Work to complete:
Return, word for word, the lines of the listing below from the one with "events [events (2 items)] (756, 1678)" through the one with "creativecoffeebreak [creativecoffeebreak (2", and no other lines.

--- Available data Enclosed Below ---

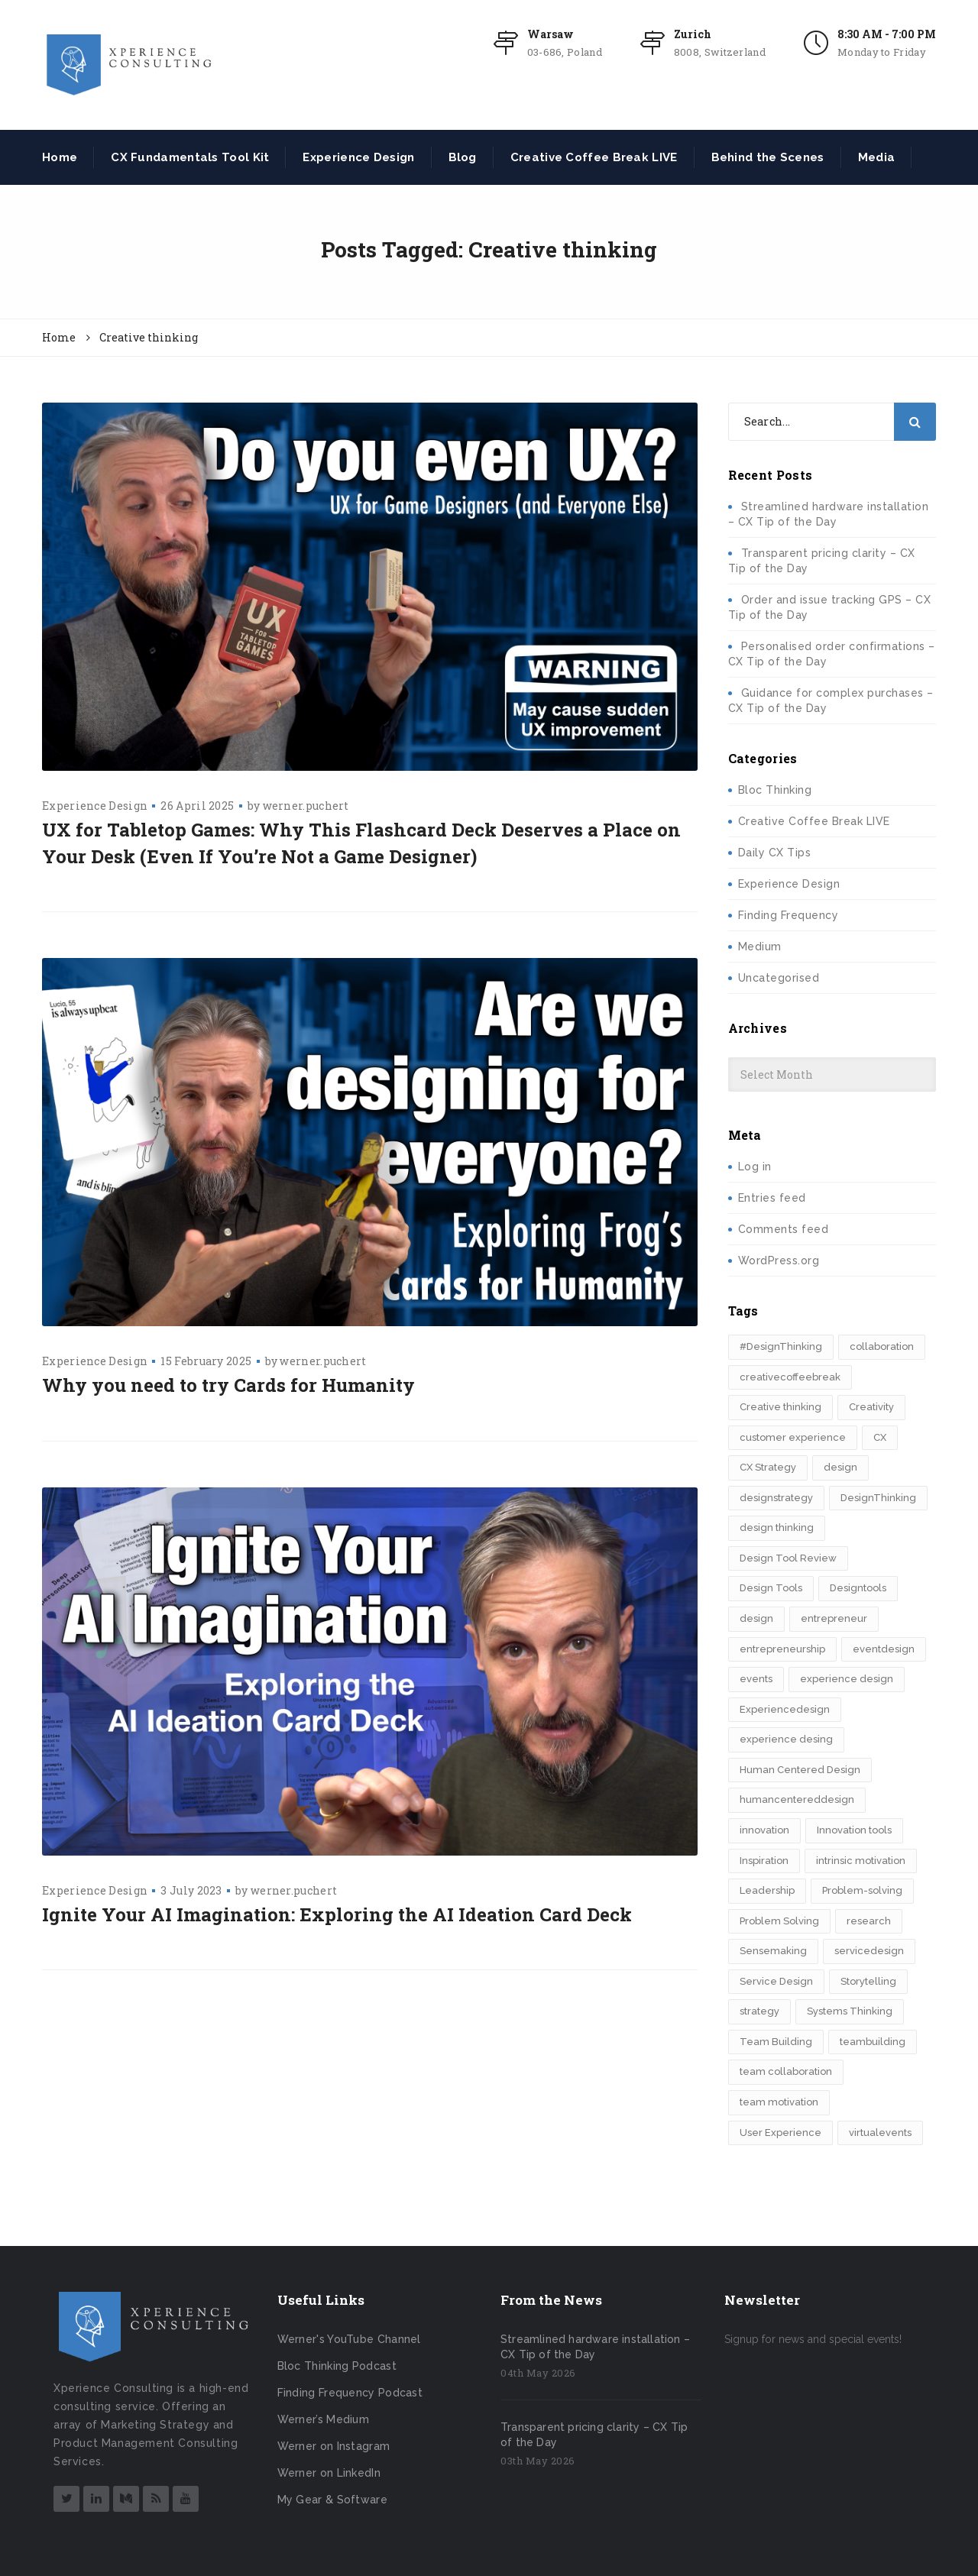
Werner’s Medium (323, 2419)
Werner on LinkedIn (329, 2473)
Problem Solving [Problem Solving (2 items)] (779, 1921)
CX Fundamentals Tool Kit (190, 157)
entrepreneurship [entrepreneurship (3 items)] (782, 1649)
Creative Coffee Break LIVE (594, 157)
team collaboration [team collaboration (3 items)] (786, 2071)
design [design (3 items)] (840, 1467)
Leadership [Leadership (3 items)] (767, 1890)
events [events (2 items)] (756, 1678)
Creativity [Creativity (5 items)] (871, 1407)
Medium (760, 946)
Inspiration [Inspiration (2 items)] (764, 1860)
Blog (463, 157)
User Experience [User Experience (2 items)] (780, 2132)
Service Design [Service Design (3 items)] (776, 1981)
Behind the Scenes (767, 157)
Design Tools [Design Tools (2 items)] (771, 1588)
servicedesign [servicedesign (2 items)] (869, 1950)
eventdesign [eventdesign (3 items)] (884, 1649)
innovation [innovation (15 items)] (764, 1830)
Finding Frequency (788, 915)
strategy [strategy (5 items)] (759, 2011)
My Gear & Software (332, 2499)
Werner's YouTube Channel (349, 2339)
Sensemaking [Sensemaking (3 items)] (773, 1950)
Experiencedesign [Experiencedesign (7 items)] (785, 1709)
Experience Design (358, 157)
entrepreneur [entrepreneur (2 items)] (834, 1618)
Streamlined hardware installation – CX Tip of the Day (595, 2347)
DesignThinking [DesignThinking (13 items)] (878, 1497)
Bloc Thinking (775, 790)
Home (59, 157)
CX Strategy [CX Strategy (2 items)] (768, 1467)
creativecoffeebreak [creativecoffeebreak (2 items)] (790, 1377)
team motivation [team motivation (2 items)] (779, 2102)
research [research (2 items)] (869, 1921)
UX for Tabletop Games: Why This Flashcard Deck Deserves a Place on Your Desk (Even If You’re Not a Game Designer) (361, 842)
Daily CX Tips (774, 852)
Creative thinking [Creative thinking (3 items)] (780, 1407)
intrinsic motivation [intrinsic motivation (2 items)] (860, 1860)
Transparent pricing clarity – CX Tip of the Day (594, 2434)
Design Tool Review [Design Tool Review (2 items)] (788, 1558)
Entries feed (772, 1198)
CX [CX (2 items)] (879, 1437)
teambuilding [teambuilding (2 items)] (872, 2041)
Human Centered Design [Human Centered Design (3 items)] (800, 1769)
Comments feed (783, 1229)
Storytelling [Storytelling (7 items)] (868, 1981)
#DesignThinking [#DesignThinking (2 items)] (781, 1346)
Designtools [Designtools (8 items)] (858, 1588)
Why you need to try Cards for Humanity (228, 1385)
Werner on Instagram (333, 2446)
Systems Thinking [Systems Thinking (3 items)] (849, 2011)
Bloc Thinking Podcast (337, 2366)
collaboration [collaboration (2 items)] (882, 1346)
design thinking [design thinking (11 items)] (777, 1527)
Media (876, 157)
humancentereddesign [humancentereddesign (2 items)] (797, 1799)
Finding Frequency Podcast (350, 2393)
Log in (755, 1166)
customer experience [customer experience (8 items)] (793, 1437)
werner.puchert (306, 805)
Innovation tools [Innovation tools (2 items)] (854, 1830)
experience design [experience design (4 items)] (846, 1678)
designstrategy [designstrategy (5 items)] (776, 1497)
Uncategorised (779, 978)
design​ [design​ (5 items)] (756, 1618)
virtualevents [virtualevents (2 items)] (880, 2132)
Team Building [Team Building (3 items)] (776, 2041)
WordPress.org (779, 1260)
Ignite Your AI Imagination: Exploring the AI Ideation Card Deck (337, 1914)
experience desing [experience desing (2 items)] (786, 1739)
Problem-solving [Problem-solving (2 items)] (862, 1890)
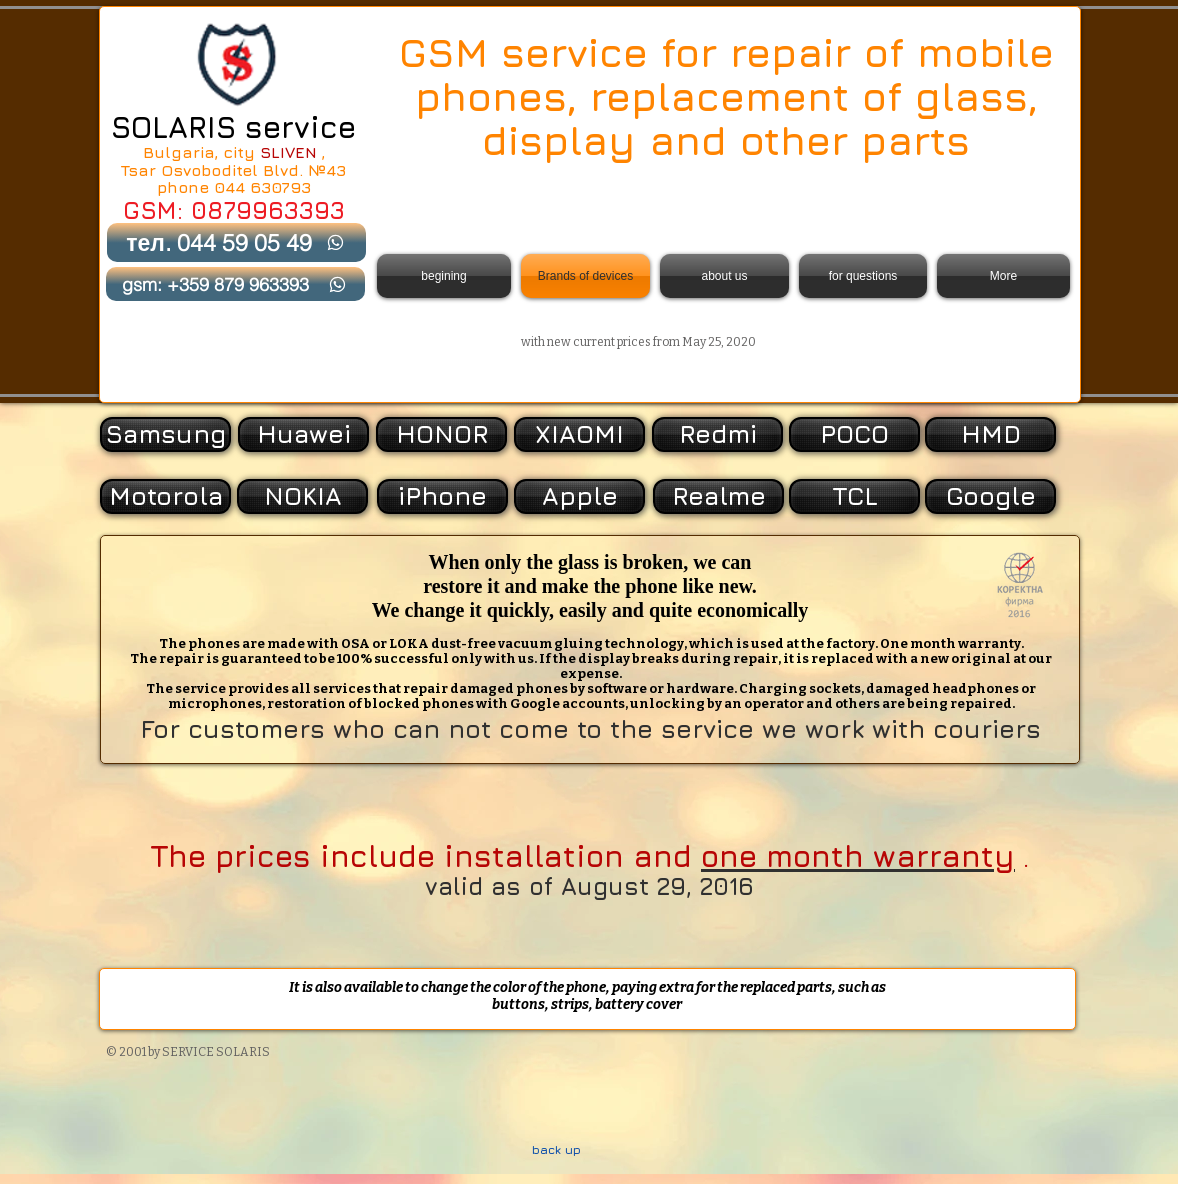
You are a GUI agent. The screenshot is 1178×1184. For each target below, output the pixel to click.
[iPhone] (442, 496)
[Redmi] (717, 434)
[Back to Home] (236, 63)
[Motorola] (165, 496)
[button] (988, 496)
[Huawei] (303, 434)
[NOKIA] (302, 496)
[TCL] (854, 496)
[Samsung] (165, 434)
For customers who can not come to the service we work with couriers (590, 728)
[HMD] (990, 434)
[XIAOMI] (579, 434)
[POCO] (854, 434)
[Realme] (718, 496)
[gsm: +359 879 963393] (235, 284)
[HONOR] (441, 434)
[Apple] (579, 496)
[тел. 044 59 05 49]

--- End of Enclosed Available data ---

Output of the task:
events [events (2 items)] (756, 1678)
Creativity [Creativity (5 items)] (871, 1407)
Medium (760, 946)
Inspiration [Inspiration (2 items)] (764, 1860)
Blog (463, 157)
User Experience [User Experience (2 items)] (780, 2132)
Service Design [Service Design (3 items)] (776, 1981)
Behind the Scenes (767, 157)
Design Tools [Design Tools (2 items)] (771, 1588)
servicedesign [servicedesign (2 items)] (869, 1950)
eventdesign [eventdesign (3 items)] (884, 1649)
innovation [innovation (15 items)] (764, 1830)
Finding Frequency (788, 915)
strategy [strategy (5 items)] (759, 2011)
My Gear & Software (332, 2499)
Werner's YouTube Channel (349, 2339)
Sensemaking [Sensemaking (3 items)] (773, 1950)
Experiencedesign [Experiencedesign (7 items)] (785, 1709)
Experience Design (358, 157)
entrepreneur [entrepreneur (2 items)] (834, 1618)
Streamlined hardware installation – CX Tip of the Day (595, 2347)
DesignThinking [DesignThinking (13 items)] (878, 1497)
Bloc Thinking (775, 790)
Home (59, 157)
CX Strategy [CX Strategy (2 items)] (768, 1467)
creativecoffeebreak [creativecoffeebreak (2 items)] (790, 1377)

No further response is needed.